§ Your assignment: Copy each line of the following data that contains "пленка".

(Dataset entries)
────────────────────
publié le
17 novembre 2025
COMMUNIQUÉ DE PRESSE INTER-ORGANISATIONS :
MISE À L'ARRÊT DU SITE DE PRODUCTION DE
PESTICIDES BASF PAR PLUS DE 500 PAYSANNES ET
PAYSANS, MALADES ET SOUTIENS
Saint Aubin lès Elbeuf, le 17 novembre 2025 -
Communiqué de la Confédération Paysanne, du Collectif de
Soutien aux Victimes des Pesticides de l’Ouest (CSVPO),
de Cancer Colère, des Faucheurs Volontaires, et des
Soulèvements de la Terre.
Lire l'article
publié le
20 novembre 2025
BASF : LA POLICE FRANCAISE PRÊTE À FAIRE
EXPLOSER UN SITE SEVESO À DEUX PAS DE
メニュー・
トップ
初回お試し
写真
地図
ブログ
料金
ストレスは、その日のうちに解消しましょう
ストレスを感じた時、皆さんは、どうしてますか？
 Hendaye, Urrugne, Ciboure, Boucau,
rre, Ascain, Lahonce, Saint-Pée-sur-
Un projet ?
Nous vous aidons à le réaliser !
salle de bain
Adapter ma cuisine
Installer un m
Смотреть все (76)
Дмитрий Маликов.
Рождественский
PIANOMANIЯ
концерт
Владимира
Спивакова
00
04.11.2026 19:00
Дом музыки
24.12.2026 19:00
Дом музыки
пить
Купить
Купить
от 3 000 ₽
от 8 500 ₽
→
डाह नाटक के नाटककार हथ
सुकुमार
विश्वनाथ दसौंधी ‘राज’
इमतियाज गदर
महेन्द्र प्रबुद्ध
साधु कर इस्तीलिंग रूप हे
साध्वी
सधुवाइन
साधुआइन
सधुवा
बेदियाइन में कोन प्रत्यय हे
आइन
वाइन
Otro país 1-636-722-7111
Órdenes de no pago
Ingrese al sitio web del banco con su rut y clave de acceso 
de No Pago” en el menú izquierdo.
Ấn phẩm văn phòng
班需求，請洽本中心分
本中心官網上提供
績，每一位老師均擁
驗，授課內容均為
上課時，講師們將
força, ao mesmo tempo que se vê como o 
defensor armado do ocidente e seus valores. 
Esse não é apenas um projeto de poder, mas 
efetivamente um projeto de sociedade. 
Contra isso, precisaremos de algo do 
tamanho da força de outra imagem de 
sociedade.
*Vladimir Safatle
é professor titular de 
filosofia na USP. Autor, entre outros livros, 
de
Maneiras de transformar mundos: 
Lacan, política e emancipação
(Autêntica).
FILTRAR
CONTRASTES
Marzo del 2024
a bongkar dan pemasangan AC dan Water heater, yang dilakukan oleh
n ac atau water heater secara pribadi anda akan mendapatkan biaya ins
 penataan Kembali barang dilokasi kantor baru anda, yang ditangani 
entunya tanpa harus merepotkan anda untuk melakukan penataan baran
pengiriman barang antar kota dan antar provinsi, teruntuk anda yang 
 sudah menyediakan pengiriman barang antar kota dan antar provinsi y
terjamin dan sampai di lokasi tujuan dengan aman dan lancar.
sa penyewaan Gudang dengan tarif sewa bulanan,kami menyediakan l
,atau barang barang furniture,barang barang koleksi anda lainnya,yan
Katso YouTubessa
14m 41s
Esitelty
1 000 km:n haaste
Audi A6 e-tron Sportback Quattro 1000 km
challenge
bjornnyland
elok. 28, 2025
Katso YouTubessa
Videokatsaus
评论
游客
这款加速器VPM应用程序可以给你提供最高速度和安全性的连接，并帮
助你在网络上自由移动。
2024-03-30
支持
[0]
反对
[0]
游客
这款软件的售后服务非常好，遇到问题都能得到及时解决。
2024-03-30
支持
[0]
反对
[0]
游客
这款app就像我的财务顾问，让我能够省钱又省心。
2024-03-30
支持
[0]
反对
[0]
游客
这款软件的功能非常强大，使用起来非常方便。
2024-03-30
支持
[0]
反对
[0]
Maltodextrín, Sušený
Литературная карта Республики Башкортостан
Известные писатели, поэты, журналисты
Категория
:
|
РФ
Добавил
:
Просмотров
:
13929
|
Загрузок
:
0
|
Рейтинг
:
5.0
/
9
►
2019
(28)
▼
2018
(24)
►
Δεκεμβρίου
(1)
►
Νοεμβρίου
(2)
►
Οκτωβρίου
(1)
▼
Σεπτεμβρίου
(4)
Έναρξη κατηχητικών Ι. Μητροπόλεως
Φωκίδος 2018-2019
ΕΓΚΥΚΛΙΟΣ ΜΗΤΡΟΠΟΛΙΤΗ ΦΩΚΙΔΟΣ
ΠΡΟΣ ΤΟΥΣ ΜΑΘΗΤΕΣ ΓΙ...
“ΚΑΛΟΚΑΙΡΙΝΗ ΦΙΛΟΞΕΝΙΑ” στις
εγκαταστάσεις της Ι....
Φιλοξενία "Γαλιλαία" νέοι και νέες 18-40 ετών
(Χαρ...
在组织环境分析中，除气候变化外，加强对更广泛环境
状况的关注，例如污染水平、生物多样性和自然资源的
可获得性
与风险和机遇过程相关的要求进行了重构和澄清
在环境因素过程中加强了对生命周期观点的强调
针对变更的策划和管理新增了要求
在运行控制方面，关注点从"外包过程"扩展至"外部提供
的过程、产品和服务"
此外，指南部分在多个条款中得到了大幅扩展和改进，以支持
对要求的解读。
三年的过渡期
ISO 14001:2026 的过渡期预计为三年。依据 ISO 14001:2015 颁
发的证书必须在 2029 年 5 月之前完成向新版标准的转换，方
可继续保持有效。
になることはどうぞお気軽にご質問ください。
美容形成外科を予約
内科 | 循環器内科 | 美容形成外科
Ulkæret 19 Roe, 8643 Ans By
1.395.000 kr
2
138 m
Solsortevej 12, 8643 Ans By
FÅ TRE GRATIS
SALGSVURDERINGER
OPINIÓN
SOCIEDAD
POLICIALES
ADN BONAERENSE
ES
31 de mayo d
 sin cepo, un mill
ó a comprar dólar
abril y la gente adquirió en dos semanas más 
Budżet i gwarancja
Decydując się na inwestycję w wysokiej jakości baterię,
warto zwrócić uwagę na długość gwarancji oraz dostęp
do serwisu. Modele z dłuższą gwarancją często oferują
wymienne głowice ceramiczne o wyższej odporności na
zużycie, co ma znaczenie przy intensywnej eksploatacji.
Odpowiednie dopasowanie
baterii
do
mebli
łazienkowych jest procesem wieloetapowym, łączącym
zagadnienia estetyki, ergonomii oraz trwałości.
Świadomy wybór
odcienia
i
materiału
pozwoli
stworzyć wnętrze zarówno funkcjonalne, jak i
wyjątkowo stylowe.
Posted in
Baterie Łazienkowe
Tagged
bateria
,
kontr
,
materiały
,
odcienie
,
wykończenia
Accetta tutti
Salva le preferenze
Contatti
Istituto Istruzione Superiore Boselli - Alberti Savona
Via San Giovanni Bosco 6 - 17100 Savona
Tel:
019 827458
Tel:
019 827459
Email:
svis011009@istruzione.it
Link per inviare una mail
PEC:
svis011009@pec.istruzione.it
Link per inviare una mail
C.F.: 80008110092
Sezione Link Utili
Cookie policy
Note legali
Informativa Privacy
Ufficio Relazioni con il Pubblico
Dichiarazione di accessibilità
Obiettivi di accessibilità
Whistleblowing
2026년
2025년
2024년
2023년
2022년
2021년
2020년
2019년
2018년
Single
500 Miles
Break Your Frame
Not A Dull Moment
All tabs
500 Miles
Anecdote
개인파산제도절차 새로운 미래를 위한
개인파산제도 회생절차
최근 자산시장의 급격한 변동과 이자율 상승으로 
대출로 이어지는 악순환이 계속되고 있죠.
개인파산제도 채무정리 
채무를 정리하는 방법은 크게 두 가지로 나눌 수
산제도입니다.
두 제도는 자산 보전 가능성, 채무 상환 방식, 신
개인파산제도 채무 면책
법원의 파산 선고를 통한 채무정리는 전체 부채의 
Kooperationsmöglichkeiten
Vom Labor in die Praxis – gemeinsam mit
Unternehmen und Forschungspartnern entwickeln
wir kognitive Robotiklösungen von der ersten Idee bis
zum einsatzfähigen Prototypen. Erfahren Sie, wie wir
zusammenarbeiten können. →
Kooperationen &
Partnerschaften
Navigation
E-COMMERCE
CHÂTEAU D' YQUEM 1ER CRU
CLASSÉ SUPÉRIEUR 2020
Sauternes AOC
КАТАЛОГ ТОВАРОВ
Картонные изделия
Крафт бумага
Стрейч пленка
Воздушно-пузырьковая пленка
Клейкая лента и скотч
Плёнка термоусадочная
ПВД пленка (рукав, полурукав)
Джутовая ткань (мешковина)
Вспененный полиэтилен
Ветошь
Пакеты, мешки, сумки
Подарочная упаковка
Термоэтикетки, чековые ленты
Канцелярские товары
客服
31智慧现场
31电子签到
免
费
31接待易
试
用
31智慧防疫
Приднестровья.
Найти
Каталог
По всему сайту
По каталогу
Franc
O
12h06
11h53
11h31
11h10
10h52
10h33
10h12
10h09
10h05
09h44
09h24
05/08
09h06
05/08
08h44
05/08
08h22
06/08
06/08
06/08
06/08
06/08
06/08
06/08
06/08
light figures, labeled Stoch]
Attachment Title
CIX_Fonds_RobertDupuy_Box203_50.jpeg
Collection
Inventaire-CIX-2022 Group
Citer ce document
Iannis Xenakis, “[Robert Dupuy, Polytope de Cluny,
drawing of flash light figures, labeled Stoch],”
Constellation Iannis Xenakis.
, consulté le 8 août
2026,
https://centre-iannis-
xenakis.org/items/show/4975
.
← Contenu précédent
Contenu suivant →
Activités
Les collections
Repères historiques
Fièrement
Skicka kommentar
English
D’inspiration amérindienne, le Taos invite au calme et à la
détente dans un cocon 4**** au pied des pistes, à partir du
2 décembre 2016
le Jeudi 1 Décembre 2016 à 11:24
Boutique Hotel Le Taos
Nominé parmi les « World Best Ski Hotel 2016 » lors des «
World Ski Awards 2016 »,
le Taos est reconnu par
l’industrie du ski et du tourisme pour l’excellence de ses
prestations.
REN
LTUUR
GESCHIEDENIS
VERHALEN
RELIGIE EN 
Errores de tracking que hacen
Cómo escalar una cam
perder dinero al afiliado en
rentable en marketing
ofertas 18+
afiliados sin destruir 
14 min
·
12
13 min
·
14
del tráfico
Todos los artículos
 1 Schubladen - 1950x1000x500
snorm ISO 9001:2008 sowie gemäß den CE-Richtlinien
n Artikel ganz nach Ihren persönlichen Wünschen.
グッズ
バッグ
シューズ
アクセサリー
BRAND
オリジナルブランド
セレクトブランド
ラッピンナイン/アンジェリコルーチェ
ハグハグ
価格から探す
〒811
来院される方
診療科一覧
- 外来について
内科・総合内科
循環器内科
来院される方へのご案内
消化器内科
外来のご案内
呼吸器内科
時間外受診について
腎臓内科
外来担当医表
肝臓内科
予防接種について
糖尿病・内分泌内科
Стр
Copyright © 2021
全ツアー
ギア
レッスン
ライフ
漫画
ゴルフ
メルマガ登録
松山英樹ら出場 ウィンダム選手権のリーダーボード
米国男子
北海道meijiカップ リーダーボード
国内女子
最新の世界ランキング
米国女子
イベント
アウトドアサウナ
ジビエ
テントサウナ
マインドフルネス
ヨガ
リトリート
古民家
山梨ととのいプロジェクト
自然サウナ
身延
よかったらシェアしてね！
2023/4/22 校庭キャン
────────────────────
§ Expected answer:
Стрейч пленка
Воздушно-пузырьковая пленка
ПВД пленка (рукав, полурукав)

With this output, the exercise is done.